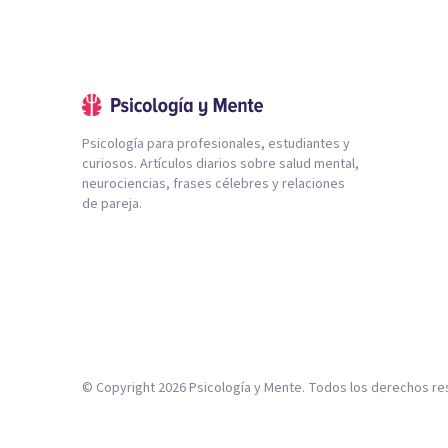
Psicología para profesionales, estudiantes y
curiosos. Artículos diarios sobre salud mental,
neurociencias, frases célebres y relaciones
de pareja.
© Copyright
2026
Psicología y Mente. Todos los derechos re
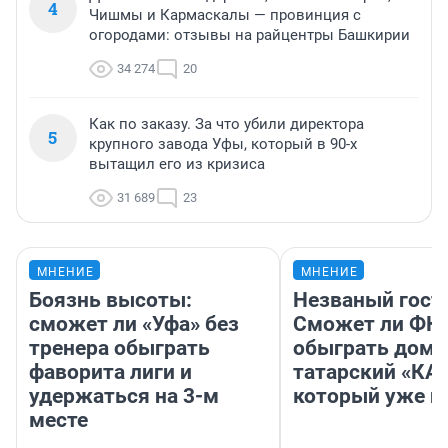
4
Чишмы и Кармаскалы — провинция с
огородами: отзывы на райцентры Башкирии
34 274
20
Как по заказу. За что убили директора
5
крупного завода Уфы, который в 90-х
вытащил его из кризиса
31 689
23
МНЕНИЕ
МНЕНИЕ
Боязнь высоты:
Незваный гост
сможет ли «Уфа» без
Сможет ли ФК 
тренера обыграть
обыграть дома
фаворита лиги и
татарский «КА
удержаться на 3-м
который уже не
месте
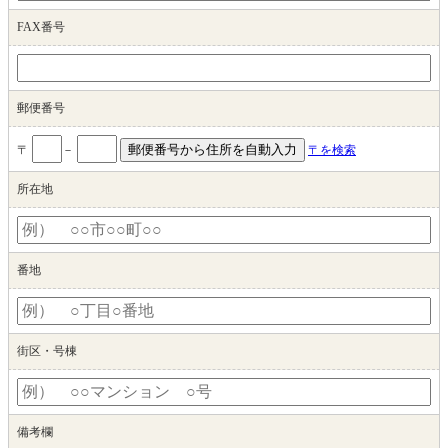
FAX番号
郵便番号
〒
－
〒を検索
所在地
番地
街区・号棟
備考欄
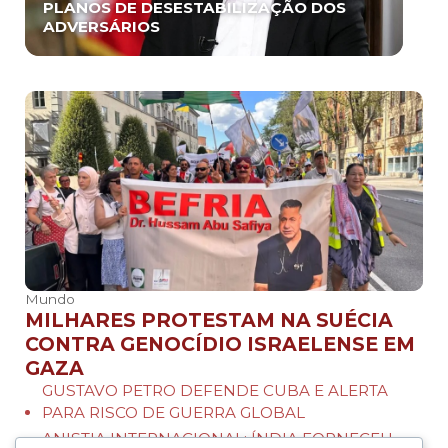
PLANOS DE DESESTABILIZAÇÃO DOS
ADVERSÁRIOS
Mundo
MILHARES PROTESTAM NA SUÉCIA
CONTRA GENOCÍDIO ISRAELENSE EM
GAZA
GUSTAVO PETRO DEFENDE CUBA E ALERTA
PARA RISCO DE GUERRA GLOBAL
ANISTIA INTERNACIONAL: ÍNDIA FORNECEU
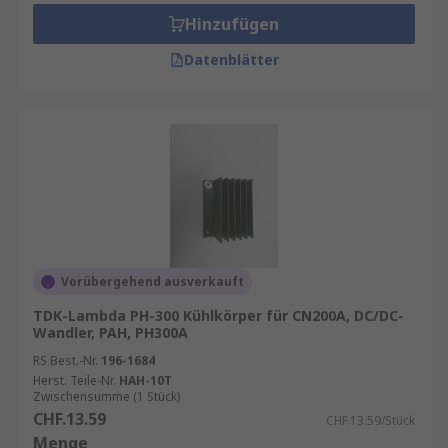
Hinzufügen
Datenblätter
Vorübergehend ausverkauft
TDK-Lambda PH-300 Kühlkörper für CN200A, DC/DC-
Wandler, PAH, PH300A
RS Best.-Nr.
196-1684
Herst. Teile-Nr.
HAH-10T
Zwischensumme (1 Stück)
CHF.13.59
CHF.13.59/Stück
Menge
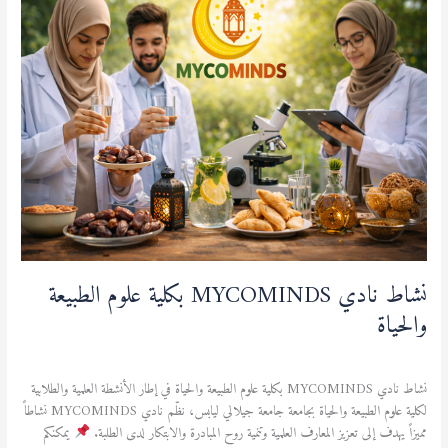
MYCOMINDS
بكلية
علوم
الطبيعة
والحياة
نشاط نادي MYCOMINDS بكلية علوم الطبيعة
والحياة
نشاطات ثقافية ورياضية
,
نشاطات علمية
/
admfsnv
نشاط نادي MYCOMINDS بكلية علوم الطبيعة والحياة في إطار الأنشطة العلمية والطلابية
لكلية علوم الطبيعة والحياة بجامعة جامعة جيلالي ليابس، نظّم نادي MYCOMINDS نشاطاً
مميزاً يهدف إلى تعزيز المعارف العلمية وتنمية روح المبادرة والابتكار لدى الطلبة.
يمكنكم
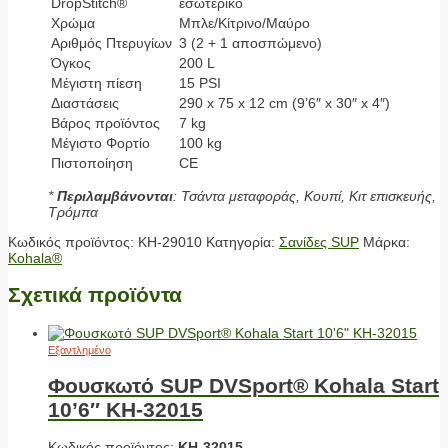
DropStitch®
εσωτερικό
Χρώμα
Μπλε/Κίτρινο/Μαύρο
Αριθμός Πτερυγίων
3 (2 + 1 αποσπώμενο)
Όγκος
200 L
Μέγιστη πίεση
15 PSI
Διαστάσεις
290 x 75 x 12 cm (9’6″ x 30″ x 4″)
Βάρος προϊόντος
7 kg
Μέγιστο Φορτίο
100 kg
Πιστοποίηση
CE
*
Περιλαμβάνονται
: Τσάντα μεταφοράς, Κουπί, Κιτ επισκευής,
Τρόμπα
Κωδικός προϊόντος:
KH-29010
Κατηγορία:
Σανίδες SUP
Μάρκα:
Kohala®
Σχετικά προϊόντα
Εξαντλημένο
Φουσκωτό SUP DVSport® Kohala Start
10’6″ KH-32015
Κωδικός προϊόντος:
KH-32015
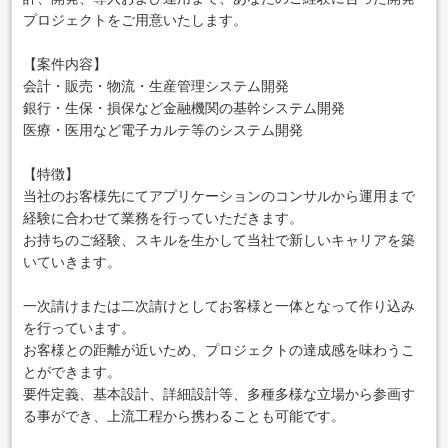
プロジェクトをご用意いたします。
【案件内容】
会計・販売・物流・生産管理システム開発
銀行・生保・損保など金融機関の基幹システム開発
医療・医用など電子カルテ等のシステム開発
【特徴】
当社のお客様先にてアプリケーションのコンサルから運用まで
経験に合わせて業務を行っていただきます。
お持ちのご経験、スキルを生かして当社で新しいキャリアを築
いていきます。
一次請けまたは二次請けとしてお客様と一体となって作り込み
を行っています。
お客様との距離が近いため、プロジェクトの達成感を味わうこ
とができます。
要件定義、基本設計、詳細設計等、多種多様な立場から参画す
る事ができ、上流工程から携わることも可能です。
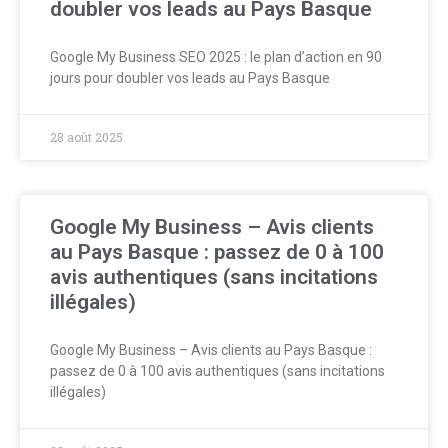
doubler vos leads au Pays Basque
Google My Business SEO 2025 : le plan d’action en 90
jours pour doubler vos leads au Pays Basque
28 août 2025
Google My Business – Avis clients
au Pays Basque : passez de 0 à 100
avis authentiques (sans incitations
illégales)
Google My Business – Avis clients au Pays Basque :
passez de 0 à 100 avis authentiques (sans incitations
illégales)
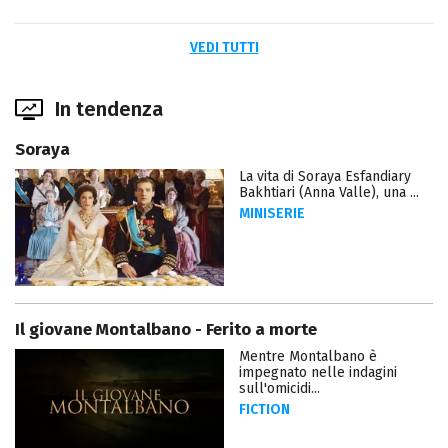
VEDI TUTTI
In tendenza
Soraya
La vita di Soraya Esfandiary
Bakhtiari (Anna Valle), una ...
MINISERIE
Il giovane Montalbano - Ferito a morte
Mentre Montalbano è
impegnato nelle indagini
sull'omicidi...
FICTION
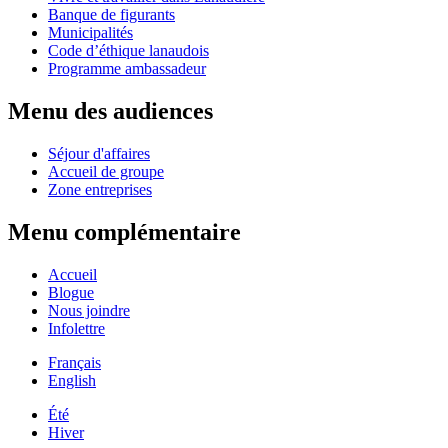
Banque de figurants
Municipalités
Code d’éthique lanaudois
Programme ambassadeur
Menu des audiences
Séjour d'affaires
Accueil de groupe
Zone entreprises
Menu complémentaire
Accueil
Blogue
Nous joindre
Infolettre
Français
English
Été
Hiver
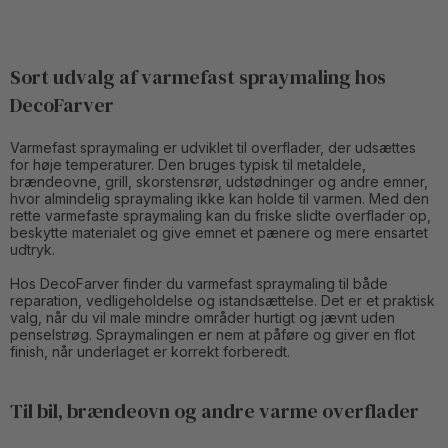
Sort udvalg af varmefast spraymaling hos
DecoFarver
Varmefast spraymaling er udviklet til overflader, der udsættes
for høje temperaturer. Den bruges typisk til metaldele,
brændeovne, grill, skorstensrør, udstødninger og andre emner,
hvor almindelig spraymaling ikke kan holde til varmen. Med den
rette varmefaste spraymaling kan du friske slidte overflader op,
beskytte materialet og give emnet et pænere og mere ensartet
udtryk.
Hos DecoFarver finder du varmefast spraymaling til både
reparation, vedligeholdelse og istandsættelse. Det er et praktisk
valg, når du vil male mindre områder hurtigt og jævnt uden
penselstrøg. Spraymalingen er nem at påføre og giver en flot
finish, når underlaget er korrekt forberedt.
Til bil, brændeovn og andre varme overflader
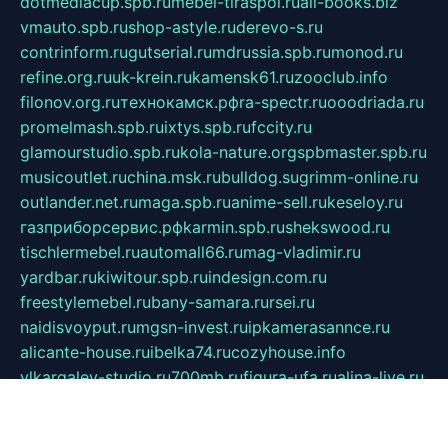
dotmediacup.spb.ru
mebel-tiraspol.ru
all-books.biz
vmauto.spb.ru
shop-astyle.ru
derevo-s.ru
contrinform.ru
gutserial.ru
mdrussia.spb.ru
monod.ru
refine.org.ru
uk-krein.ru
kamensk61.ru
zooclub.info
filonov.org.ru
технокамск.рф
ra-spectr.ru
ooodriada.ru
promelmash.spb.ru
ixtys.spb.ru
fccity.ru
glamourstudio.spb.ru
kola-nature.org
spbmaster.spb.ru
musicoutlet.ru
china.msk.ru
bulldog.su
grimm-online.ru
outlander.net.ru
maga.spb.ru
anime-sell.ru
keseloy.ru
газприборсервис.рф
karmin.spb.ru
shekswood.ru
tischlermebel.ru
automall66.ru
mag-vladimir.ru
yardbar.ru
kiwitour.spb.ru
indesign.com.ru
freestylemebel.ru
bany-samara.ru
rsei.ru
naidisvoyput.ru
mgsn-invest.ru
ipkamerasannce.ru
alicante-house.ru
ibelka74.ru
cozyhouse.info
vlkargalev-studio.ru
700mb.ru
figura-ufa.ru
alina-live.ru
belarusiannews.ru
womenknow.ru
dos-vniimk.ru
sega.net.ru
dv.net.ru
phenomenonsofhistory.com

-------------------------

> [WHAT YOU ARE ASKED TO DO]: Set down every line of the entries above again, exactly as written, but not the pictures.

> [RESULT OF THIS TASK]:
Psicología para profesionales, estudiantes y
curiosos. Artículos diarios sobre salud mental,
neurociencias, frases célebres y relaciones
de pareja.
© Copyright
2026
Psicología y Mente. Todos los derechos re
4
Чишмы и Кармаскалы — провинция с
огородами: отзывы на райцентры Башкирии
34 274
20
Как по заказу. За что убили директора
5
крупного завода Уфы, который в 90-х
вытащил его из кризиса
31 689
23
МНЕНИЕ
МНЕНИЕ
Боязнь высоты:
Незваный гост
сможет ли «Уфа» без
Сможет ли ФК 
тренера обыграть
обыграть дома
фаворита лиги и
татарский «КА
удержаться на 3-м
который уже не
месте
FAX番号
郵便番号
〒
－
〒を検索
所在地
番地
街区・号棟
備考欄
PLANOS DE DESESTABILIZAÇÃO DOS
ADVERSÁRIOS
Mundo
MILHARES PROTESTAM NA SUÉCIA
CONTRA GENOCÍDIO ISRAELENSE EM
GAZA
GUSTAVO PETRO DEFENDE CUBA E ALERTA
PARA RISCO DE GUERRA GLOBAL
ANISTIA INTERNACIONAL: ÍNDIA FORNECEU
Hinzufügen
Datenblätter
Vorübergehend ausverkauft
TDK-Lambda PH-300 Kühlkörper für CN200A, DC/DC-
Wandler, PAH, PH300A
RS Best.-Nr.
196-1684
Herst. Teile-Nr.
HAH-10T
Zwischensumme (1 Stück)
CHF.13.59
CHF.13.59/Stück
Menge
MYCOMINDS
بكلية
علوم
الطبيعة
والحياة
نشاط نادي MYCOMINDS بكلية علوم الطبيعة
والحياة
نشاطات ثقافية ورياضية
,
نشاطات علمية
/
admfsnv
نشاط نادي MYCOMINDS بكلية علوم الطبيعة والحياة في إطار الأنشطة العلمية والطلابية
لكلية علوم الطبيعة والحياة بجامعة جامعة جيلالي ليابس، نظّم نادي MYCOMINDS نشاطاً
مميزاً يهدف إلى تعزيز المعارف العلمية وتنمية روح المبادرة والابتكار لدى الطلبة.
يمكنكم
DropStitch®
εσωτερικό
Χρώμα
Μπλε/Κίτρινο/Μαύρο
Αριθμός Πτερυγίων
3 (2 + 1 αποσπώμενο)
Όγκος
200 L
Μέγιστη πίεση
15 PSI
Διαστάσεις
290 x 75 x 12 cm (9’6″ x 30″ x 4″)
Βάρος προϊόντος
7 kg
Μέγιστο Φορτίο
100 kg
Πιστοποίηση
CE
*
Περιλαμβάνονται
: Τσάντα μεταφοράς, Κουπί, Κιτ επισκευής,
Τρόμπα
Κωδικός προϊόντος:
KH-29010
Κατηγορία:
Σανίδες SUP
Μάρκα:
Kohala®
Σχετικά προϊόντα
Εξαντλημένο
Φουσκωτό SUP DVSport® Kohala Start
10’6″ KH-32015
Κωδικός προϊόντος:
KH-32015
プロジェクトをご用意いたします。
【案件内容】
会計・販売・物流・生産管理システム開発
銀行・生保・損保など金融機関の基幹システム開発
医療・医用など電子カルテ等のシステム開発
【特徴】
当社のお客様先にてアプリケーションのコンサルから運用まで
経験に合わせて業務を行っていただきます。
お持ちのご経験、スキルを生かして当社で新しいキャリアを築
いていきます。
一次請けまたは二次請けとしてお客様と一体となって作り込み
を行っています。
お客様との距離が近いため、プロジェクトの達成感を味わうこ
とができます。
要件定義、基本設計、詳細設計等、多種多様な立場から参画す
る事ができ、上流工程から携わることも可能です。
doubler vos leads au Pays Basque
Google My Business SEO 2025 : le plan d’action en 90
jours pour doubler vos leads au Pays Basque
28 août 2025
Google My Business – Avis clients
au Pays Basque : passez de 0 à 100
avis authentiques (sans incitations
illégales)
Google My Business – Avis clients au Pays Basque :
passez de 0 à 100 avis authentiques (sans incitations
illégales)
VEDI TUTTI
In tendenza
Soraya
La vita di Soraya Esfandiary
Bakhtiari (Anna Valle), una ...
MINISERIE
Il giovane Montalbano - Ferito a morte
Mentre Montalbano è
impegnato nelle indagini
sull'omicidi...
FICTION
Banque de figurants
Municipalités
Code d’éthique lanaudois
Programme ambassadeur
Menu des audiences
Séjour d'affaires
Accueil de groupe
Zone entreprises
Menu complémentaire
Accueil
Blogue
Nous joindre
Infolettre
Français
English
Été
Hiver
Sort udvalg af varmefast spraymaling hos
DecoFarver
Varmefast spraymaling er udviklet til overflader, der udsættes
for høje temperaturer. Den bruges typisk til metaldele,
brændeovne, grill, skorstensrør, udstødninger og andre emner,
hvor almindelig spraymaling ikke kan holde til varmen. Med den
rette varmefaste spraymaling kan du friske slidte overflader op,
beskytte materialet og give emnet et pænere og mere ensartet
udtryk.
Hos DecoFarver finder du varmefast spraymaling til både
reparation, vedligeholdelse og istandsættelse. Det er et praktisk
valg, når du vil male mindre områder hurtigt og jævnt uden
penselstrøg. Spraymalingen er nem at påføre og giver en flot
finish, når underlaget er korrekt forberedt.
Til bil, brændeovn og andre varme overflader
dotmediacup.spb.ru
mebel-tiraspol.ru
all-books.biz
vmauto.spb.ru
shop-astyle.ru
derevo-s.ru
contrinform.ru
gutserial.ru
mdrussia.spb.ru
monod.ru
refine.org.ru
uk-krein.ru
kamensk61.ru
zooclub.info
filonov.org.ru
технокамск.рф
ra-spectr.ru
ooodriada.ru
promelmash.spb.ru
ixtys.spb.ru
fccity.ru
glamourstudio.spb.ru
kola-nature.org
spbmaster.spb.ru
musicoutlet.ru
china.msk.ru
bulldog.su
grimm-online.ru
outlander.net.ru
maga.spb.ru
anime-sell.ru
keseloy.ru
газприборсервис.рф
karmin.spb.ru
shekswood.ru
tischlermebel.ru
automall66.ru
mag-vladimir.ru
yardbar.ru
kiwitour.spb.ru
indesign.com.ru
freestylemebel.ru
bany-samara.ru
rsei.ru
naidisvoyput.ru
mgsn-invest.ru
ipkamerasannce.ru
alicante-house.ru
ibelka74.ru
cozyhouse.info
vlkargalev-studio.ru
700mb.ru
figura-ufa.ru
alina-live.ru
belarusiannews.ru
womenknow.ru
dos-vniimk.ru
sega.net.ru
dv.net.ru
phenomenonsofhistory.com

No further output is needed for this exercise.